The Fall 2018 academic semester is in full swing and so are we! We are a big group here at the Humphries Lab and we’ve got big to-do lists to match. Whether it’s immersing in the first required courses of a graduate degree, teaching, or studying for and annihilating comprehensive exams, we’re meeting the new challenges with that ‘back-to-school’ enthusiasm that this time of year always brings. Here’s a glimpse of what everyone is up to:
Austin (PI) has his hands full mentoring students, and teaching 2 sections of URI’s ‘Food from the Sea’ course while helping to launch the AquaFish Innovation Lab, a giant new USAID funded research partnership that will look into opportunities to use seafood to improve food security. Austin is serving as the East Africa Director on the project and will work closely with Washington University in St. Louis, Pwani University and Egerton University to lead research efforts in Kenya. This is just a flavor of the many, many on-going projects Austin is working on.
Kelvin (post-doc) has been working and succeeding on learning Ecopath modeling to assist in his work building a socio-ecological model of Narragansett Bay for the NSF EPSCoR Rhode Island Consortium for Coastal Ecology Assessment, Innovation and Modeling (C-AIM) effort. Kelvin and Austin attended an intensive 5-day Ecopath workshop at the Center for Marine Sciences at Universidade do Algarve in Faro, Portugal in early November.
Diana (postdoc) is being kept nice and busy teaching URI’s Fisheries Science (AFS 415) course. Class topics cover the foundations of aquatic species as resources, including fisheries ecology, management, and farming.
Lauren (research associate) started the Fall 2018 semester fresh back from a trip to Bali where the Humphries Lab was able to secure additional funding to continue monitoring the impact of a new coral reef restoration method on local small-scale fisheries activity.

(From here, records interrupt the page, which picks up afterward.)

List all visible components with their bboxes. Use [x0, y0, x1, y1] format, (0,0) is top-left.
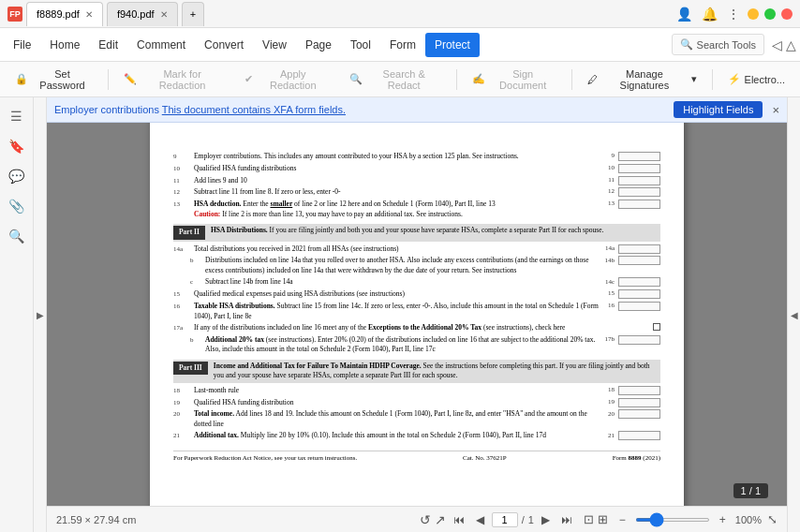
cat-number: Cat. No. 37621P [463, 454, 507, 464]
field-17b [618, 335, 660, 345]
search-redact-icon: 🔍 [349, 73, 363, 85]
form-number: Form 8889 (2021) [613, 454, 660, 464]
fit-width-icon[interactable]: ⊞ [598, 512, 608, 526]
sidebar-panels-icon[interactable]: ☰ [6, 105, 28, 127]
main-layout: ☰ 🔖 💬 📎 🔍 ▶ Employer contributions This … [0, 97, 800, 532]
sidebar-search-icon[interactable]: 🔍 [6, 225, 28, 247]
apply-redaction-button[interactable]: ✔ Apply Redaction [237, 65, 336, 95]
menu-edit[interactable]: Edit [89, 33, 127, 57]
table-row: 14a Total distributions you received in … [173, 244, 660, 255]
back-nav-icon[interactable]: ◁ [772, 37, 782, 52]
field-20 [618, 409, 660, 419]
xfa-close-button[interactable]: × [772, 103, 779, 117]
menu-convert[interactable]: Convert [195, 33, 253, 57]
zoom-slider[interactable] [635, 518, 710, 522]
window-controls [748, 8, 793, 20]
mark-redaction-button[interactable]: ✏️ Mark for Redaction [116, 65, 231, 95]
sidebar-comments-icon[interactable]: 💬 [6, 165, 28, 187]
menu-comment[interactable]: Comment [127, 33, 195, 57]
new-tab-btn[interactable]: + [182, 2, 204, 26]
zoom-out-button[interactable]: − [615, 511, 630, 528]
field-12 [618, 187, 660, 197]
toolbar-separator-1 [108, 69, 109, 90]
field-16 [618, 302, 660, 311]
bottom-bar: 21.59 × 27.94 cm ↺ ↗ ⏮ ◀ / 1 ▶ ⏭ ⊡ ⊞ − +… [47, 506, 787, 532]
window-actions: ◁ △ [772, 37, 796, 52]
fit-view-icon[interactable]: ⤡ [767, 512, 778, 526]
set-password-button[interactable]: 🔒 Set Password [7, 65, 100, 95]
xfa-link[interactable]: This document contains XFA form fields. [162, 104, 346, 115]
field-13 [618, 200, 660, 209]
sidebar-attachments-icon[interactable]: 📎 [6, 195, 28, 217]
tab-f8889-label: f8889.pdf [37, 8, 80, 20]
notification-icon[interactable]: 🔔 [702, 7, 718, 22]
toolbar-separator-4 [712, 69, 713, 90]
more-options-icon[interactable]: ⋮ [727, 7, 740, 22]
part2-header-row: Part II HSA Distributions. If you are fi… [173, 224, 660, 242]
pdf-content: 9 Employer contributions. This includes … [150, 133, 684, 482]
xfa-message: Employer contributions This document con… [54, 104, 668, 115]
maximize-button[interactable] [764, 8, 776, 20]
table-row: 15 Qualified medical expenses paid using… [173, 289, 660, 300]
table-row: 16 Taxable HSA distributions. Subtract l… [173, 302, 660, 321]
sidebar-bookmarks-icon[interactable]: 🔖 [6, 135, 28, 157]
table-row: 9 Employer contributions. This includes … [173, 152, 660, 162]
right-collapse-arrow[interactable]: ◀ [787, 97, 800, 532]
menu-page[interactable]: Page [296, 33, 341, 57]
last-page-button[interactable]: ⏭ [557, 511, 576, 528]
electronic-button[interactable]: ⚡ Electro... [720, 69, 793, 89]
field-14a [618, 244, 660, 254]
menu-view[interactable]: View [253, 33, 296, 57]
field-21 [618, 431, 660, 440]
table-row: c Subtract line 14b from line 14a 14c [173, 277, 660, 288]
tab-f8889-close[interactable]: ✕ [85, 9, 93, 20]
forward-nav-icon[interactable]: △ [786, 37, 796, 52]
highlight-fields-button[interactable]: Highlight Fields [674, 101, 763, 118]
fit-page-icon[interactable]: ⊡ [584, 512, 594, 526]
search-tools-button[interactable]: 🔍 Search Tools [672, 34, 764, 55]
toolbar-separator-3 [571, 69, 572, 90]
pdf-container[interactable]: Employer contributions This document con… [47, 97, 787, 506]
title-bar-icons: 👤 🔔 ⋮ [676, 7, 740, 22]
protect-toolbar: 🔒 Set Password ✏️ Mark for Redaction ✔ A… [0, 62, 800, 97]
minimize-button[interactable] [748, 8, 759, 20]
part2-header: Part II [173, 226, 205, 240]
next-page-button[interactable]: ▶ [538, 511, 554, 528]
pdf-area: Employer contributions This document con… [47, 97, 787, 532]
menu-form[interactable]: Form [380, 33, 425, 57]
table-row: b Distributions included on line 14a tha… [173, 256, 660, 275]
field-15 [618, 289, 660, 299]
tab-f940[interactable]: f940.pdf ✕ [107, 2, 178, 26]
total-pages: 1 [528, 514, 534, 525]
zoom-level: 100% [735, 514, 762, 525]
sign-document-button[interactable]: ✍ Sign Document [465, 65, 564, 95]
lock-icon: 🔒 [15, 73, 28, 85]
pointer-tool-icon[interactable]: ↗ [435, 512, 446, 527]
pdf-page: 9 Employer contributions. This includes … [150, 107, 684, 506]
cursor-tool-icon[interactable]: ↺ [420, 512, 431, 527]
tab-f8889[interactable]: f8889.pdf ✕ [26, 2, 103, 26]
search-redact-button[interactable]: 🔍 Search & Redact [342, 65, 449, 95]
tab-f940-close[interactable]: ✕ [160, 9, 168, 20]
field-14c [618, 277, 660, 287]
menu-tool[interactable]: Tool [341, 33, 380, 57]
table-row: 12 Subtract line 11 from line 8. If zero… [173, 187, 660, 198]
prev-page-button[interactable]: ◀ [472, 511, 488, 528]
menu-file[interactable]: File [4, 33, 40, 57]
manage-signatures-button[interactable]: 🖊 Manage Signatures ▾ [580, 65, 704, 95]
xfa-notification-bar: Employer contributions This document con… [47, 97, 787, 123]
title-bar: FP f8889.pdf ✕ f940.pdf ✕ + 👤 🔔 ⋮ [0, 0, 800, 28]
current-page-input[interactable] [492, 512, 518, 527]
close-button[interactable] [781, 8, 793, 20]
checkbox-17a[interactable] [653, 323, 660, 331]
page-separator: / [522, 514, 525, 525]
menu-home[interactable]: Home [40, 33, 89, 57]
profile-icon[interactable]: 👤 [676, 7, 692, 22]
sig-icon: 🖊 [587, 74, 598, 85]
table-row: 18 Last-month rule 18 [173, 386, 660, 396]
zoom-in-button[interactable]: + [716, 511, 730, 528]
first-page-button[interactable]: ⏮ [450, 511, 468, 528]
menu-protect[interactable]: Protect [425, 33, 480, 57]
bottom-right: − + 100% ⤡ [615, 511, 778, 528]
left-collapse-arrow[interactable]: ▶ [34, 97, 47, 532]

Lauren will also help Kelvin to develop curriculum for a week-long teaching module on seafood traceability in Austin’s ‘Food from the Sea’ course this Fall.
Evans (PhD student) is back from 8 months in Ghana, where he spent time finishing up his data collections on the Sardinella fishery in his home country. Evans is now prolifically producing figures, tables, and models of his data (learning a lot of “for” loops in R), writing up his first manuscript, and aims to graduate in 2019.
Paul (PhD student) has finished up his fieldwork in Indonesia during which he has logged an impressive 100+ dives over just a few years. Paul recently got his dissertation proposal approved and is now deep in the dark pit that is studying for comprehensive exams. We all miss him and eagerly await his return to the land of the non(read:less)-stressed.
Elle (PhD student) is working from Bali, Indonesia, this semester where she is writing her dissertation proposal and contributing to on-going fieldwork with The Nature Conservancy. Elle is also putting together a manuscript on updating the life-history parameters for the top-50 species in the demersal snapper-grouper fishery in Indonesia, and received a fellowship to take part in the Youth Leadership Summit at the Our Ocean 2018 conference in Bali.
Celeste (MS student) was able to travel to Moncton, Canada, with Austin to meet Dr. Romain Lavaud to check on his sea lettuce growth model and gain insight for her own kelp dynamic energy budget model for her Master’s thesis research on integrated kelp aquaculture. Celeste is helping to keep a blog on the larger NOAA-funded project that you can see here. She is also writing up her proposal, finishing up required courses, and learning to code in Python - she has already conquered Matlab and R.
Melati (MS student) is wrapping up data collection for her Master’s research. She spent the summer in Indonesia with collaborators completing the data collection process for her investigation of the market-chain from the coral reef Indonesian fishery in Wakatobi. Melati also oversees data collection on fish landings in Indonesia, and is being kept busy by her teaching assistantship on URI’s main campus.
Elaine (PhD student) Elaine (PhD student) is diving into her own required classes while also teaching three recitation sections for Intro Ecology. She was sponsored by the graduate school to attend the #InclusiveSciComm Workshop hosted by the Metcalf Institute here at URI and is busy thinking about research and outreach ideas that integrate what she learned.
Last but not least, the whole crew is looking forward to welcoming new MS student Annie Innes-Gold to the lab to study social-ecological modeling of the Narragansett Bay system this upcoming Spring 2019 semester!